What the Pandemic Taught Us About Learning Online: Teachers Learn Differently Than Students
When schools closed during the COVID-19 pandemic, education systems around the world moved online almost overnight.
The question most researchers asked was simple: Do students learn well online?
But another question mattered just as much—and received far less attention:
Can teachers learn new skills online?
Evidence from Armenia suggests the answer is mixed. Online training works well for sharing information. But when it comes to developing teaching skills, face-to-face training still matters.
A Natural Experiment in Teacher Training
In Armenia, the pandemic arrived at an inconvenient time.
The government had just introduced new financial literacy topics into the national curriculum for grades 2 to 11. Teachers were scheduled to receive in-person training on these topics, as they had in previous years.
Then COVID-19 hit.
Part of the training was delivered in person in 2019. The rest, in 2020, had to move fully online. The content, assessments, and timeline remained largely the same.
This created a rare opportunity: a natural experiment comparing online teacher training with traditional face-to-face training.
Three Questions Guided the Study
Using detailed data from Armenian schools, researchers focused on three core questions:
Did online training affect teachers’ ability to learn?
Did the impact differ depending on what was being taught?
Which teacher characteristics influenced success in online learning?
To answer these, teachers completed standardized tests before training and again three months later.
The results were revealing.
Online Training Helped—but Less Than In-Person Training
The first finding was encouraging.
Teachers improved in both years. Whether trained online or in person, they learned more than they knew before.
But the size of the improvement mattered.
Teachers trained online in 2020 showed significantly smaller gains than those trained face to face in 2019. The conclusion was clear:
Online teacher training worked—but not as well.
The difference was not trivial. It pointed to a structural limitation of remote learning for teachers.
Not All Learning Is the Same
To understand why online training underperformed, researchers separated learning into two categories:
Factual knowledge
Implementation skills
Factual Knowledge Transfers Well Online
Factual knowledge included core financial concepts such as:
Compound interest
Inflation
Risk diversification
On these topics, online and in-person training performed almost equally well.
This aligns with broader research: digital learning is effective for transmitting information.
If the goal is to explain ideas, definitions, or rules, online platforms can work.
Teaching Skills Do Not
Implementation skills told a different story.
These included:
Integrating financial topics into lessons
Planning lectures
Choosing appropriate concepts
Designing assessments
Teachers trained online showed significantly weaker improvement in these areas.
The reason is intuitive.
Teaching skills are social. They depend on discussion, modeling, feedback, and shared problem-solving. These elements are harder to replicate in virtual environments.
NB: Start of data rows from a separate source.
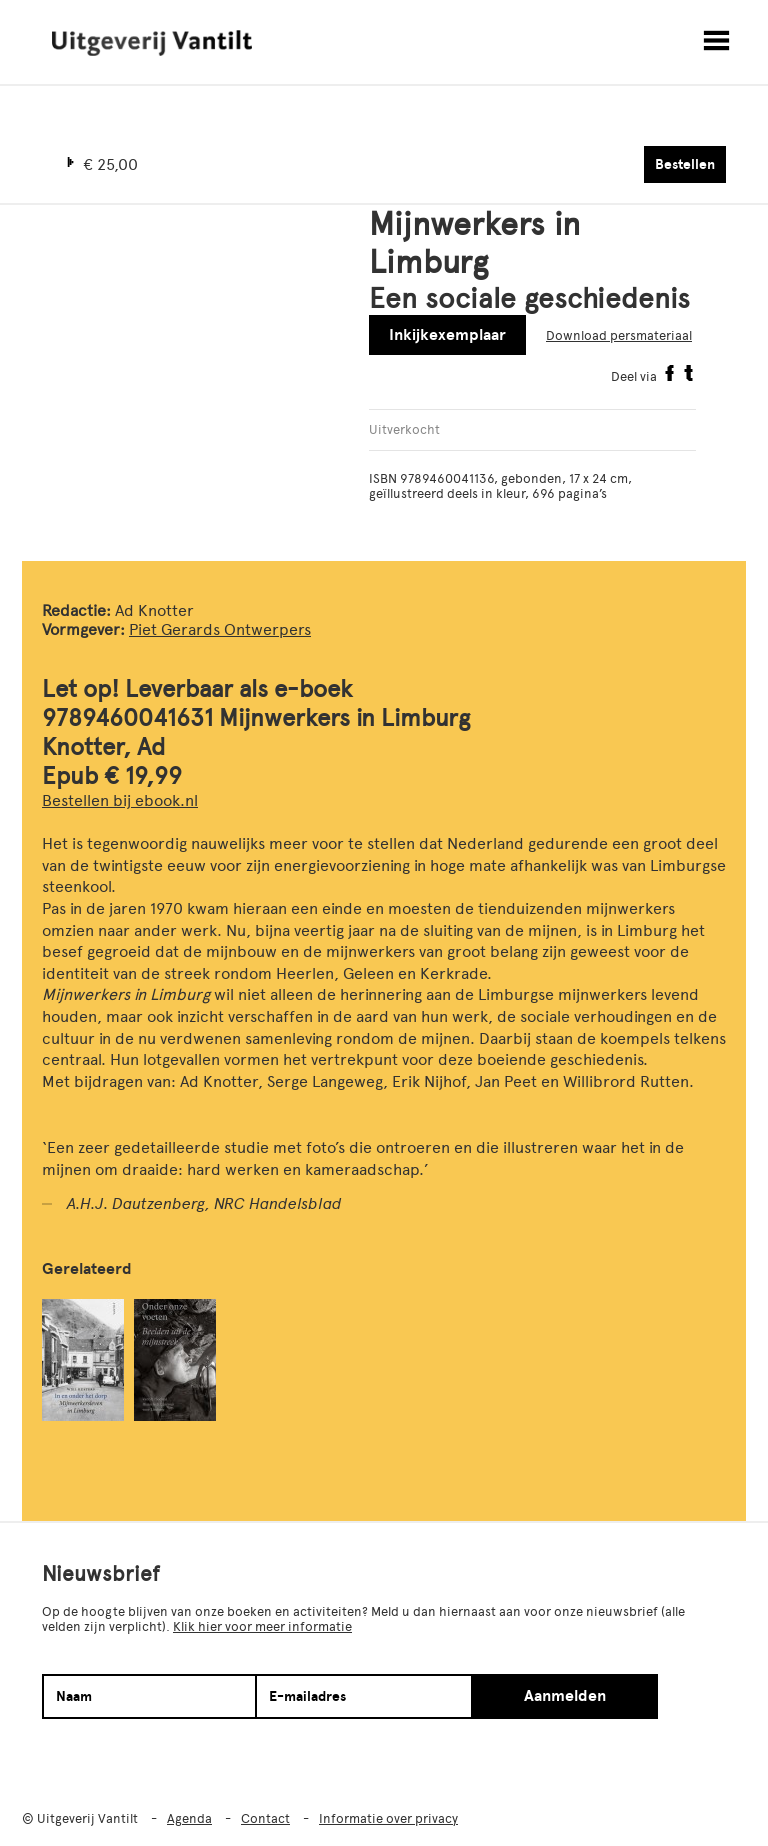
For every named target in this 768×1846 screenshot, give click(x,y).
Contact (265, 1818)
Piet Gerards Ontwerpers (220, 629)
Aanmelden (565, 1696)
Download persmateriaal (619, 335)
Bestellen (685, 164)
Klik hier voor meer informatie (262, 1626)
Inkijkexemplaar (447, 335)
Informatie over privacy (388, 1818)
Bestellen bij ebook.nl (120, 800)
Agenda (189, 1818)
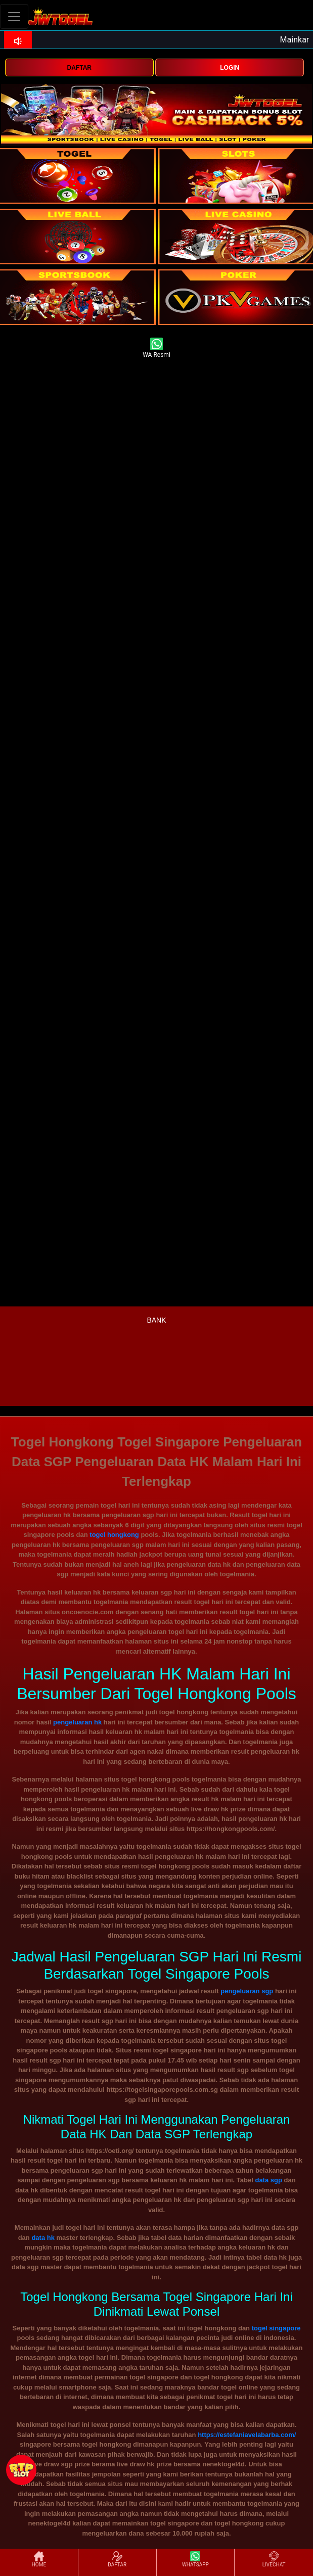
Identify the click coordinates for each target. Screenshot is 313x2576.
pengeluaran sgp (246, 1991)
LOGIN (229, 67)
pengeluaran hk (77, 1722)
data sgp (268, 2180)
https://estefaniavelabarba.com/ (247, 2435)
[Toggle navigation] (14, 16)
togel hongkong (114, 1534)
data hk (43, 2237)
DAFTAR (79, 67)
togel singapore (276, 2328)
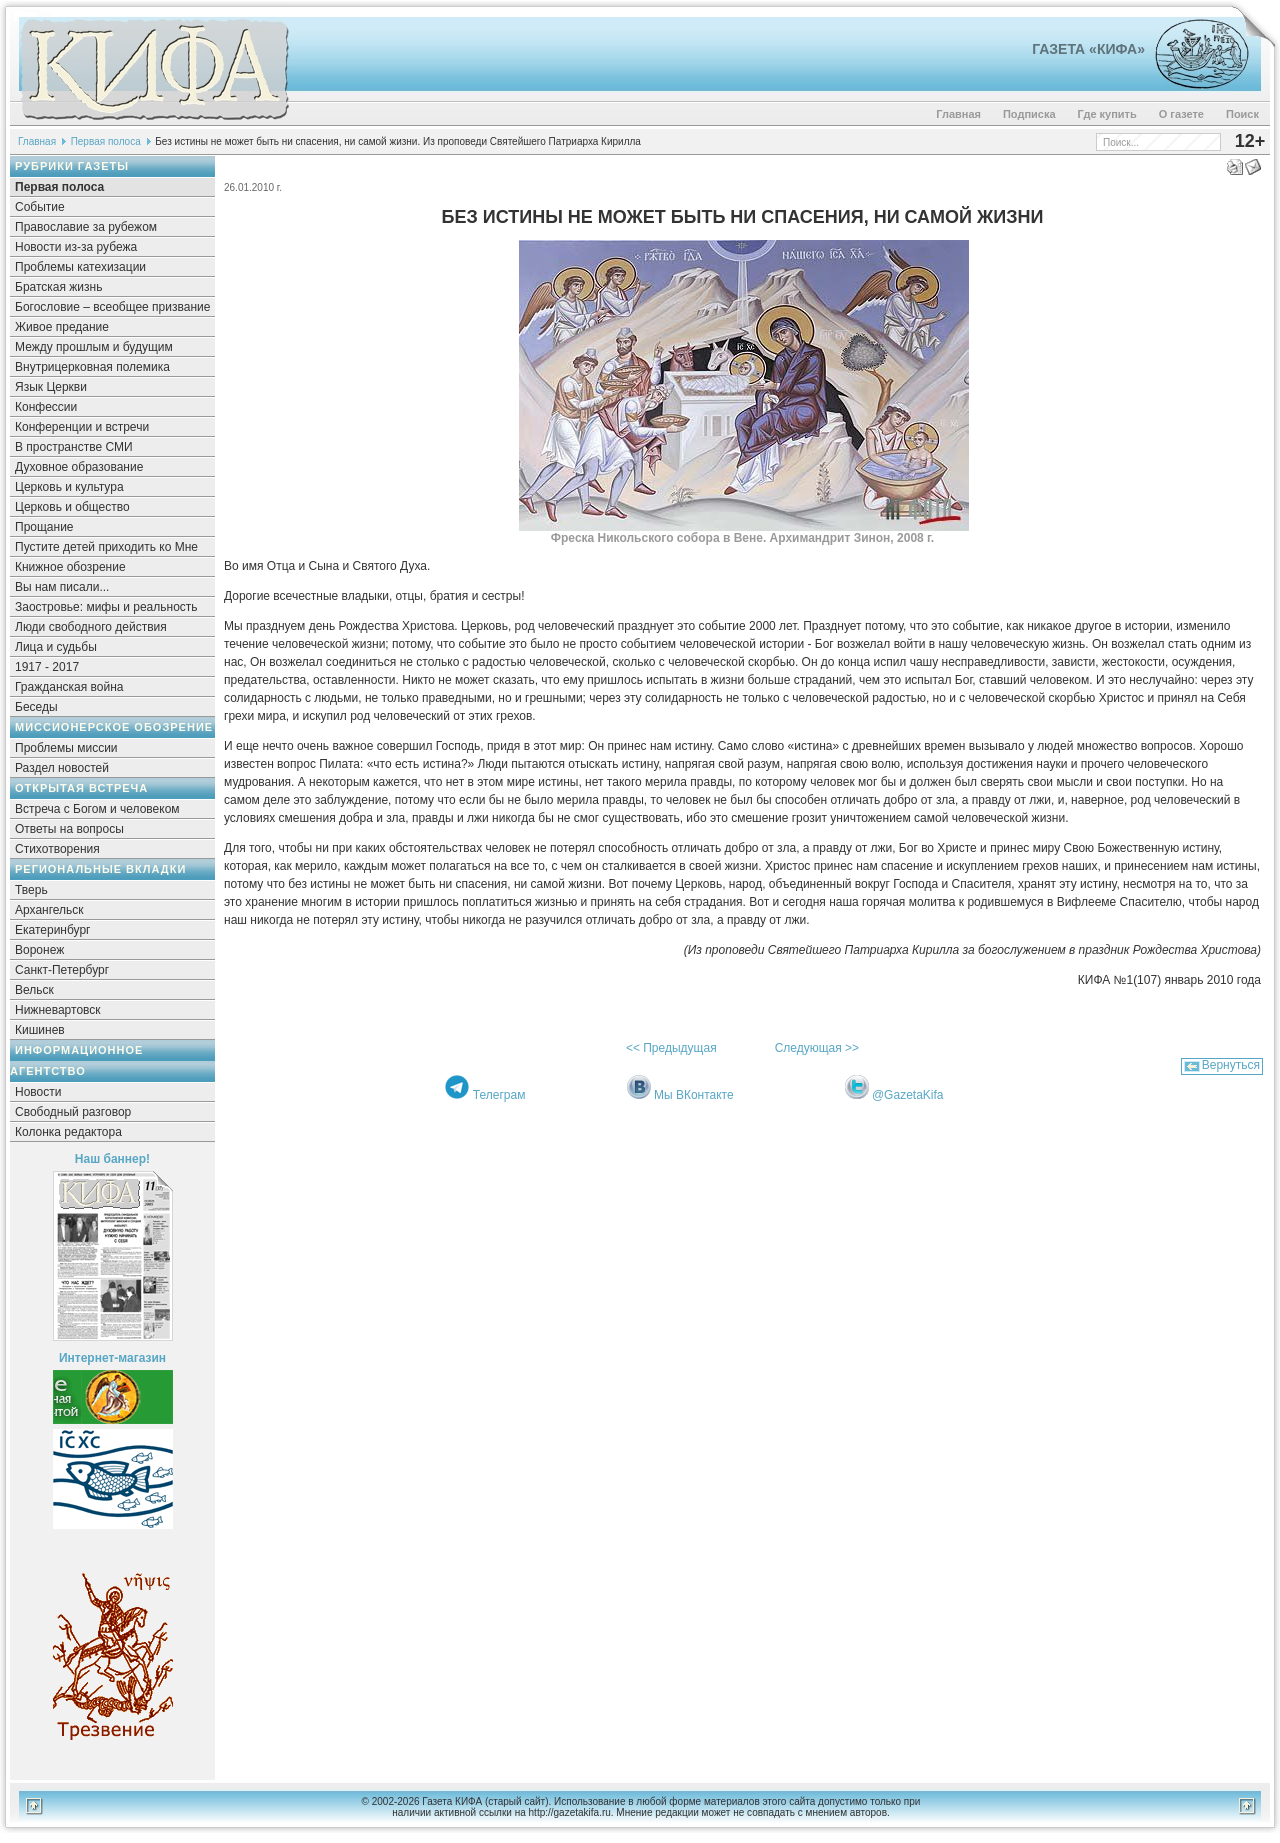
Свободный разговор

Information travels easily online. Practice does not.
Who Struggled Most With Online Training?
Not all teachers were affected equally.
Several personal and household characteristics influenced outcomes:
Married teachers performed worse online than in person, while unmarried and divorced teachers showed no significant difference.
Teachers from higher-income households performed better online, while income made little difference in face-to-face training.
Teachers who were the main household earners benefited more from in-person training.
These patterns point to a common explanation: learning conditions matter.
Online training shifts the burden of structure from the system to the individual. Teachers with stable internet, quiet workspaces, fewer caregiving responsibilities, and lower stress adapted better.
Those without these advantages struggled.
Online learning does not just test motivation. It tests environment.
This's Implications for Teacher Training's Future
The pandemic forced education systems to experiment at scale.
That experiment delivered a clear message:
Online learning is effective for knowledge acquisition
It is weaker for skill development
And it amplifies existing inequalities
This does not mean online teacher training should be abandoned.
It means it should be used strategically.
Use online platforms to:
Deliver background knowledge
Share materials and resources
Reduce travel and scheduling costs
But rely on in-person—or at least highly interactive—formats to:
Practice instructional techniques
Build classroom management skills
Develop confidence and professional judgment
Hybrid models are not a compromise. They are a necessity.
The Core Lesson
Education systems often ask whether online learning works.
The better question is: works for what—and for whom?
The Armenian experience shows that teaching teachers is different from teaching students. Skills require interaction. Judgment requires feedback. Confidence grows through shared experience.
Technology can support teacher learning.
It cannot replace the conditions that make learning stick.
The future of teacher development is not fully online or fully offline.
It is deliberately blended—designed around how adults actually learn to teach.